Singapore, like Kuala Lumpur and Hong Kong, is a likely stopover when you fly far. The city is a tiny urbanized hub but it’s very favorable if you know some high-spirited locals. I was lucky to hook up with king kimbo (@hakimbo), who showed me around. He took my lame limbs to the Gardens by the Bay, an amazing place which was visually striking. I was hugging some artificial trees there when I found a baby—a very big baby.
Gardens by the Bay is a 101-hectare man-made territory similar to the artificial island of Sentosa. It’s located in central Singapore and was created to enhance the quality of life by bringing in more flora and fauna. There are many tropical trees, flowers, and orchids to be seen. It’s a pretty new structure as it was planned in 2005 and had its first elements finished in 2010. It’s a park in progress which receives some new additions every now and then. The general entrance is free, but some exhibitions ask for a fee.
You approach the gardens through an elevated level while walking through a hotel, from what I remember. I reckon it’s done this way because the general opening hours are from 5 a.m. to 2 p.m., so there’s a need for an eye of a needle-like policy to control the stream of visitors.
The first thing your eyes will see is the Supertree Grove, a giant forest made of artificial trees that look as if they were created by aliens. They are unique in shape and bold in execution. The trees are made of steel and are connected to each other via sky bridges. Even though it is obviously man-made from urban materials, there is a certain organic feel about them. They are between 25 and 50 meters tall and are entwined with plants and flowers. It’s like a 21st century metropolitan jungle. Within the trees are unique and exotic ferns, vines and orchids, and, as I have learned, rare bromiliaceaes which are ananas-like plants.

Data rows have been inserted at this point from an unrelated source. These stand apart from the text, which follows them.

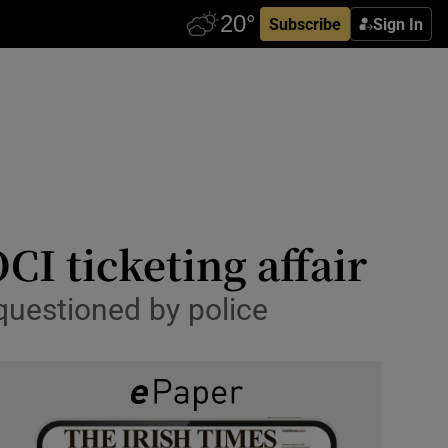
Subscribe
Sign In
CI ticketing affair
questioned by police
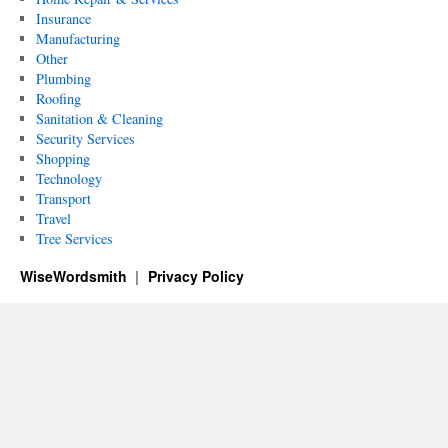
Insurance
Manufacturing
Other
Plumbing
Roofing
Sanitation & Cleaning
Security Services
Shopping
Technology
Transport
Travel
Tree Services
WiseWordsmith
Privacy Policy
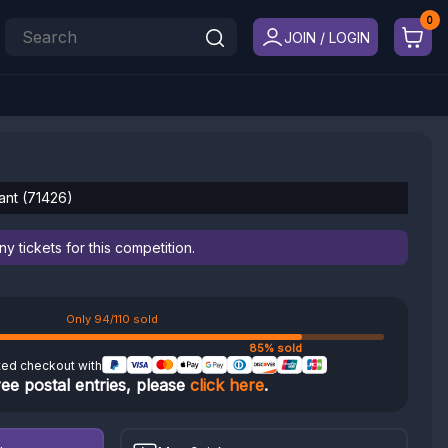
JOIN / LOGIN
lant (71426)
 tickets for this competition.
Only 94/110 sold
85% sold
ted checkout with
ree postal entries, please
click here
.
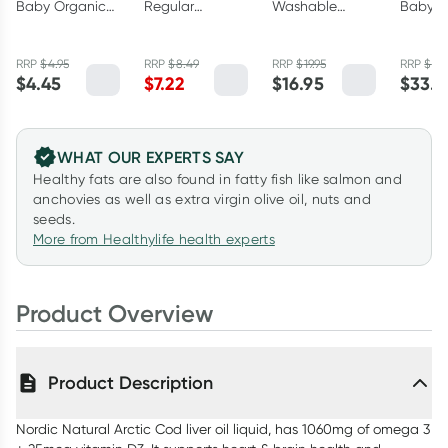
Baby Organic
Regular
Washable
Babys 
Cotton
Bamboo
Bamboo
Liver O
Cleansing Pads
Nursing Pads 40
Nursing Pads 6
RRP
$
4.95
RRP
$
8.49
RRP
$
19.95
RRP
$
37
40 Pack
Pack
Pack
$
4.45
$
7.22
$
16.95
$
33.3
WHAT OUR EXPERTS SAY
Healthy fats are also found in fatty fish like salmon and
anchovies as well as extra virgin olive oil, nuts and
seeds.
More from Healthylife health experts
Product Overview
Product Description
Nordic Natural Arctic Cod liver oil liquid, has 1060mg of omega 3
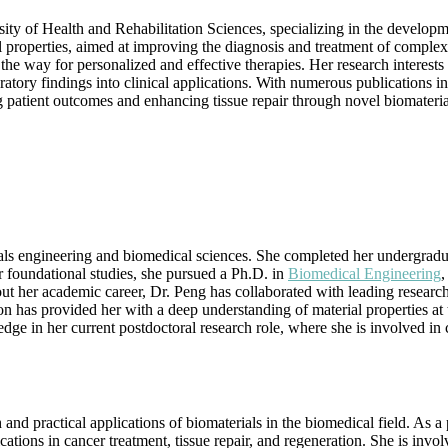
Materials
sity of Health and Rehabilitation Sciences, specializing in the develop
and
 properties, aimed at improving the diagnosis and treatment of complex d
Engineering
the way for personalized and effective therapies. Her research interests
|
tory findings into clinical applications. With numerous publications in 
Best
patient outcomes and enhancing tissue repair through novel biomaterial
Researcher
Award
ls engineering and biomedical sciences. She completed her undergradu
r foundational studies, she pursued a Ph.D. in
Biomedical Engineering
,
out her academic career, Dr. Peng has collaborated with leading research
n has provided her with a deep understanding of material properties at 
edge in her current postdoctoral research role, where she is involved i
nd practical applications of biomaterials in the biomedical field. As a 
tions in cancer treatment, tissue repair, and regeneration. She is invol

Who would have known that there is a singular species consisting of ananas?
Photovoltaic cells were installed on the trees to harness solar energy, which is then used every night to illuminate them. Rainwater is used to irrigate the plants. There is a plan to build a restaurant on a tree in the future—I imagine a strict dress code of white linen pants and straw hats that could come along with it.
Even though I just observed everything from the ground, I was still quite impressed. But I gazed even more at the giant baby floating in the gardens. The name of the baby is Planet and it is a work of art. Marc Quinn created this, which is a mirror of his own son, in 2008 for Beyond Limits Exhibition of Contemporary Sculpture at Chatsworth House/ England. It might be one of his most important works and, man, it is impressive. Effortlessly floating on a little green hill, lying on a flowerbed with the silhouette of Singapore in the horizon. It became an instant landmark of the city-state.
Planet is made of bronze and displays the lightness and vulnerability of life. It’s true that as a work of art, it is commercial because it appeals to all of us with the simplest and biggest of effects. It is very Singapore, and it is good this way. Planet and the supertrees are there in the open. It ought to appeal to the masses yet it holds incredible, undeniable beauty. It gives room for imagination. As an analog photographer, I was inspired by it to use different cameras and film in creating my own world around what already exists.